■ WHAT IS REQUIRED ■
From the entries below, extract every line that includes the word "literária".

THE INPUT Start Marker

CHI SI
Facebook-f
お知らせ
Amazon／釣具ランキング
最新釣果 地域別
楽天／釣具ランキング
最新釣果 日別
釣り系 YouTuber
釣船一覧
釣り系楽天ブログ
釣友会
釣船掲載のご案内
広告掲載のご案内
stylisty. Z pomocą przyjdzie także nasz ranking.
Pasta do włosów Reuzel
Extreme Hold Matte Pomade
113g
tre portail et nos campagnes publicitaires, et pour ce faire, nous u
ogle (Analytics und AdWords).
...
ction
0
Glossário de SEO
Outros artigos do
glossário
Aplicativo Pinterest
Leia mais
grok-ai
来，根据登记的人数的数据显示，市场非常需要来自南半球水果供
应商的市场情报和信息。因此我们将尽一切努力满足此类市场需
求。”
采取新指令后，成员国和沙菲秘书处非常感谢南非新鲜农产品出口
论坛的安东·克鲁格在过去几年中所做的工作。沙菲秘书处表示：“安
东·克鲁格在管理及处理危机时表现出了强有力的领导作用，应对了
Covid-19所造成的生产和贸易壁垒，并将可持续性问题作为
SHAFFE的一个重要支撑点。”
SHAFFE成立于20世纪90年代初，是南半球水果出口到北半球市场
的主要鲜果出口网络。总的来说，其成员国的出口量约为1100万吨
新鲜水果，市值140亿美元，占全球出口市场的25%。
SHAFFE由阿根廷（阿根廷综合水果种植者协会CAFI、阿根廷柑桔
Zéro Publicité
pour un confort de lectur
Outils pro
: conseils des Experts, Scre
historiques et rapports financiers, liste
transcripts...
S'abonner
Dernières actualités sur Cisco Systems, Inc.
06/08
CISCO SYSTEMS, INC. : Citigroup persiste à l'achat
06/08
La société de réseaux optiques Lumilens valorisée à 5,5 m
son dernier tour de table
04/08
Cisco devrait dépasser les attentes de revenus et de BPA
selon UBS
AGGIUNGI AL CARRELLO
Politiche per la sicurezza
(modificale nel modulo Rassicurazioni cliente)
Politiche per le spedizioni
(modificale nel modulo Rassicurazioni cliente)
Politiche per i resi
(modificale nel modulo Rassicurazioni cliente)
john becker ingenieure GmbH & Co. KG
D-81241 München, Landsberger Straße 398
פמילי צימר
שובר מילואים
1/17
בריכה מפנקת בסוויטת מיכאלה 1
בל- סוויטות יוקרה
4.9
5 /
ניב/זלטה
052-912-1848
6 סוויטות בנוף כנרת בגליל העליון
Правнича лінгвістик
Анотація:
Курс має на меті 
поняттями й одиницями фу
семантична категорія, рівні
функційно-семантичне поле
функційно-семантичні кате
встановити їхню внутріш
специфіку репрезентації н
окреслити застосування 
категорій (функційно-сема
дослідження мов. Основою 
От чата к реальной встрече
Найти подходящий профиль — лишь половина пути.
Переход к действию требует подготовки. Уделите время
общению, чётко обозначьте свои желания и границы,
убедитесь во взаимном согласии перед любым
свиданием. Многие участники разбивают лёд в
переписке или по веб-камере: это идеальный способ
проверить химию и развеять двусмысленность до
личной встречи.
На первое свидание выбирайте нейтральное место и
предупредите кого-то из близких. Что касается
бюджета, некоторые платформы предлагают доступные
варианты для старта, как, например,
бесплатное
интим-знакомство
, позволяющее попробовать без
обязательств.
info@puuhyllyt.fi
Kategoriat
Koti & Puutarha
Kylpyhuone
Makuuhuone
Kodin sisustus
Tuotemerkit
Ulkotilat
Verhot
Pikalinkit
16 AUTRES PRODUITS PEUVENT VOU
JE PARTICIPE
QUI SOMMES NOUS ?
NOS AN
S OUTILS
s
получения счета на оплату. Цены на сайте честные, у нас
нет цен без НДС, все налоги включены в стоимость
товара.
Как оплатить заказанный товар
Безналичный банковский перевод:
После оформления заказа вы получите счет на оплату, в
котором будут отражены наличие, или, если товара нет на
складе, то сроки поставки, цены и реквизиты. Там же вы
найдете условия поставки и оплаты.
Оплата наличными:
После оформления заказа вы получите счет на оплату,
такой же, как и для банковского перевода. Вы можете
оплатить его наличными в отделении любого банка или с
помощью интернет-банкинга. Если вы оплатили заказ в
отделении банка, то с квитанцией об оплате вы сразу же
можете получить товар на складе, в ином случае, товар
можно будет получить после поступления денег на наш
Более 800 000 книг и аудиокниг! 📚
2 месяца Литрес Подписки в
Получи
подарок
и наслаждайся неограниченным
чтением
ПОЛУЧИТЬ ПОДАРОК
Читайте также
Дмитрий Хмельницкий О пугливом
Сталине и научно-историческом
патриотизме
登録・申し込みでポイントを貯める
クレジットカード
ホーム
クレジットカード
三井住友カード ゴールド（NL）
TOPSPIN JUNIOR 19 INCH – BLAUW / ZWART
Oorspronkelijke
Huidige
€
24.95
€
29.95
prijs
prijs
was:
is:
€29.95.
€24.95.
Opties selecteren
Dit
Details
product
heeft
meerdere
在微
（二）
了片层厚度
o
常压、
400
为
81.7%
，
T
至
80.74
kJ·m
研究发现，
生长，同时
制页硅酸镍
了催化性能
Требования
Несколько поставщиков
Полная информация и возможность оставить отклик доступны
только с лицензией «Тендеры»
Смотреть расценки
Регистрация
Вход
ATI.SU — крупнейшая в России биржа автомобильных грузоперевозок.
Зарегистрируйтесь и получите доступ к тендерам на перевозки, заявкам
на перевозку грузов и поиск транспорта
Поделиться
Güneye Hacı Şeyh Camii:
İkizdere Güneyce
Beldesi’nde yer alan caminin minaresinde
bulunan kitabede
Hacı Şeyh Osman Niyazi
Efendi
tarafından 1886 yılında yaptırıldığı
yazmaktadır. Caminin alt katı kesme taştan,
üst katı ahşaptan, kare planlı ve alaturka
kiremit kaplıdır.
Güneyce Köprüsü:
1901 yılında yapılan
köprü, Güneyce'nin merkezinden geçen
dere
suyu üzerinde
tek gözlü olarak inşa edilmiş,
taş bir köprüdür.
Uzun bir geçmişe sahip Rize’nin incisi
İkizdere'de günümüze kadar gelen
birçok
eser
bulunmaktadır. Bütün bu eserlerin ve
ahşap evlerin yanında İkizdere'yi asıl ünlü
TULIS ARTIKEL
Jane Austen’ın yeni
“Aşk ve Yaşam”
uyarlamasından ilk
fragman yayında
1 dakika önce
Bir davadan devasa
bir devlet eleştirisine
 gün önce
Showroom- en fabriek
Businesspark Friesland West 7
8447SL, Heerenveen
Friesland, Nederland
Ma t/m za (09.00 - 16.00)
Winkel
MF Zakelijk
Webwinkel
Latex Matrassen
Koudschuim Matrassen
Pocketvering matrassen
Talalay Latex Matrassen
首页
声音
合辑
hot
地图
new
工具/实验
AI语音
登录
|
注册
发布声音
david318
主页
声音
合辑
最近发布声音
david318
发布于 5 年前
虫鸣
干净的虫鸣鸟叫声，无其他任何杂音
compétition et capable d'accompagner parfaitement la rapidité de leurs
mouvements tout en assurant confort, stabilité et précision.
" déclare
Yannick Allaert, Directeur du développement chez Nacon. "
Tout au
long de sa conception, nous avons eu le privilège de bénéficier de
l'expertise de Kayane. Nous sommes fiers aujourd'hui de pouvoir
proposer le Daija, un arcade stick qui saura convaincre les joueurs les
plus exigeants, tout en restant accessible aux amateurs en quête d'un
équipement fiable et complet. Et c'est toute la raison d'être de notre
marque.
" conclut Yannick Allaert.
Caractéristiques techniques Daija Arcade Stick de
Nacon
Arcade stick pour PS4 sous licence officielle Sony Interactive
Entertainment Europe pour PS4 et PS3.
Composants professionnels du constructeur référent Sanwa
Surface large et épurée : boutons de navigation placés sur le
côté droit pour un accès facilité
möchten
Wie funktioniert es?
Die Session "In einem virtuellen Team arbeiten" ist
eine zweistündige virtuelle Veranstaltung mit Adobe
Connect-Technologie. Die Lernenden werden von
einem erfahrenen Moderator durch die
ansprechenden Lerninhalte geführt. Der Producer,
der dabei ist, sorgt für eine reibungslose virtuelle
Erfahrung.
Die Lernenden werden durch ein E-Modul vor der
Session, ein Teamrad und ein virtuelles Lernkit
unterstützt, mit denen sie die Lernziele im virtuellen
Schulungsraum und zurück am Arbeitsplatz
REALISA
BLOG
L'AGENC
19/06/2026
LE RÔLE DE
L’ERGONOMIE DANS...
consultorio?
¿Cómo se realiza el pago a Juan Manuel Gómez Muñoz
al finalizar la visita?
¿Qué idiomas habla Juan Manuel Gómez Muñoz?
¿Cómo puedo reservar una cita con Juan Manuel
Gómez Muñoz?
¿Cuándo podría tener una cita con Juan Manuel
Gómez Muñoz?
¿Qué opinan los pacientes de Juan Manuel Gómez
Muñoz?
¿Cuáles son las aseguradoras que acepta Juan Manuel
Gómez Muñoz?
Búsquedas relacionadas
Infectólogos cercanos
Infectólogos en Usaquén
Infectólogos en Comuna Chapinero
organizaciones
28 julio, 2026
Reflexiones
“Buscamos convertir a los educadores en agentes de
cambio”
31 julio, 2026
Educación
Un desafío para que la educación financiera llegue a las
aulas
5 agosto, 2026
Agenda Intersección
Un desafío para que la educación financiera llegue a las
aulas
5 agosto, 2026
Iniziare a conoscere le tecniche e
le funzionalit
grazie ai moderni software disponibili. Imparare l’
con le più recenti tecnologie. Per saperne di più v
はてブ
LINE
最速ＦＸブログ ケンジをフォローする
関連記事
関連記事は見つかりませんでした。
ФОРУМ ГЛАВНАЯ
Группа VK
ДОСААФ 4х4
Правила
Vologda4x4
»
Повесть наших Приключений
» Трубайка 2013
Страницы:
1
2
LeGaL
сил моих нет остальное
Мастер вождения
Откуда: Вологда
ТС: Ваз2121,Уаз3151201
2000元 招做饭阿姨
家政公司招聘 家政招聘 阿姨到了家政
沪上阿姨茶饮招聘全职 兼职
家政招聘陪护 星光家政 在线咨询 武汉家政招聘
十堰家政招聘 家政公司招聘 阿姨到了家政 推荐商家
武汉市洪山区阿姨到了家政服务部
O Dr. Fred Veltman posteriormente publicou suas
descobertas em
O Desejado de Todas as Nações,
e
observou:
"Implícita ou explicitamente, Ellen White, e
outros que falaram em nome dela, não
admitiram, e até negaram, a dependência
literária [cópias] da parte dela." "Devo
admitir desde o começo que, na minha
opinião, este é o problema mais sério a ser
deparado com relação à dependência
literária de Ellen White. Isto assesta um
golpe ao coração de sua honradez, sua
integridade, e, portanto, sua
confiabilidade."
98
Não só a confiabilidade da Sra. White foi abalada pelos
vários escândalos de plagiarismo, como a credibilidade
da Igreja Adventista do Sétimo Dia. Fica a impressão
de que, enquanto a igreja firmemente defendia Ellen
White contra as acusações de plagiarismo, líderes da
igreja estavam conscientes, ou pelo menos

THE INPUT End Marker

■ RESPONSE TO THIS TASK ■
literária [cópias] da parte dela." "Devo
literária de Ellen White. Isto assesta um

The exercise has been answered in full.